Despite the heavy traffic thundering by on the M1, the field had been hard to reach, even though it was not far from London Gateway Services. Anna could see the group of men at the far side of the field, and she recognized Detective Chief Inspector Mike Lewis; standing beside him was the rotund figure of Detective Sergeant Paul Barolli. Both men turned to watch her plodding toward them.

“What’s the shout?” she asked as her feet squelched beneath her.

Mike gave her a brief rundown: the victim was a white female, discovered by a van driver called Brian Colling-wood who had parked on the hard shoulder to relieve himself up against the hedge. Collingwood told the police that he was just turning to go back to his vehicle when he spotted the body lying in the adjacent field. At first he thought there had been an accident, so he climbed through the hedge and crossed over the ditch. It quickly became obvious that the girl was dead, so he did not approach but immediately rang the police on his mobile phone, then went back to wait beside his van until the traffic police reported the discovery.

“Is that him?” Anna nodded toward the man being questioned. He was making a lot of gestures, pointing back at the motorway.

“Yeah. By the time we got here, he was pretty agitated. He knew he was illegally parked on the hard shoulder but continued to explain that he had been busting for a piss. He’s been unable to give any further details, having seen no other vehicle or witnessed anything suspicious.
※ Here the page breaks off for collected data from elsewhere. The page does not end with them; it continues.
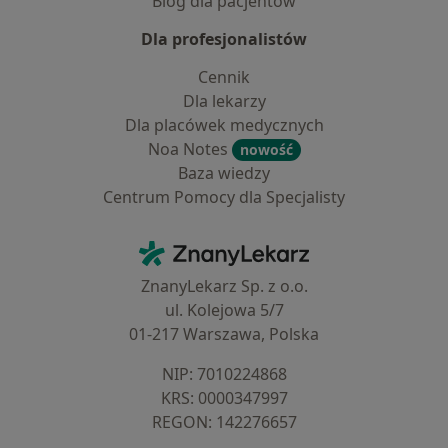
Blog dla pacjentów
Dla profesjonalistów
Cennik
Dla lekarzy
Dla placówek medycznych
Noa Notes
nowość
Baza wiedzy
Centrum Pomocy dla Specjalisty
Kontakt
ZnanyLekarz - Strona główna
ZnanyLekarz Sp. z o.o.
ul. Kolejowa 5/7
01-217 Warszawa, Polska
NIP: ⁠7010224868
KRS: ⁠0000347997
REGON: ⁠142276657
He also said repeatedly that he had not gone right up to the body but had remained about four feet away from her. When he’s finished giving all the details, I’m going to let him finish his journey to Birmingham.”

“You think this is one for us, then?”

Mike nodded. “We’re waiting for the forensic team to arrive. We’ve made only a cursory check of the victim, as I think the less contamination of the area, the better.”
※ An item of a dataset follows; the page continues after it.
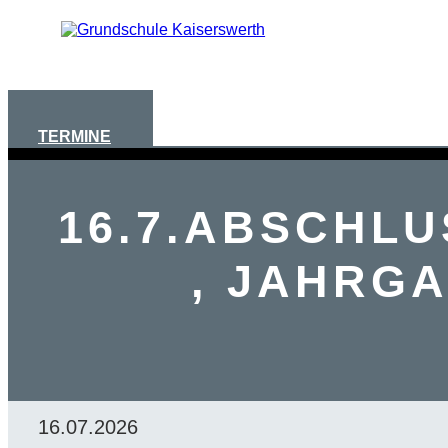
AKTUELLES
TERMINE
16.7.ABSCHL
, JAHRGA
16.07.2026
Barolli rubbed his hands together. It was icy cold out here. “You are going to freeze,” he said to Anna. “Didn’t you bring a coat with you?”

“If I’d known we’d be in the back of beyond, I would have. Luckily, my wellies were in the boot.”

“Here you go.” Barolli took off his fleece-lined jacket and hung it round her shoulders. Anna was wearing a black suit and white collared shirt. Her wardrobe was full of similar suits, almost like her own uniform.

“Oh, thanks.” She hugged it around herself as Barolli turned to the lane.

“We’ve had Traffic cordon off one motorway lane to allow the police vehicles access . . . Here come the lads now.”

A forensic van drew up, followed by an ambulance.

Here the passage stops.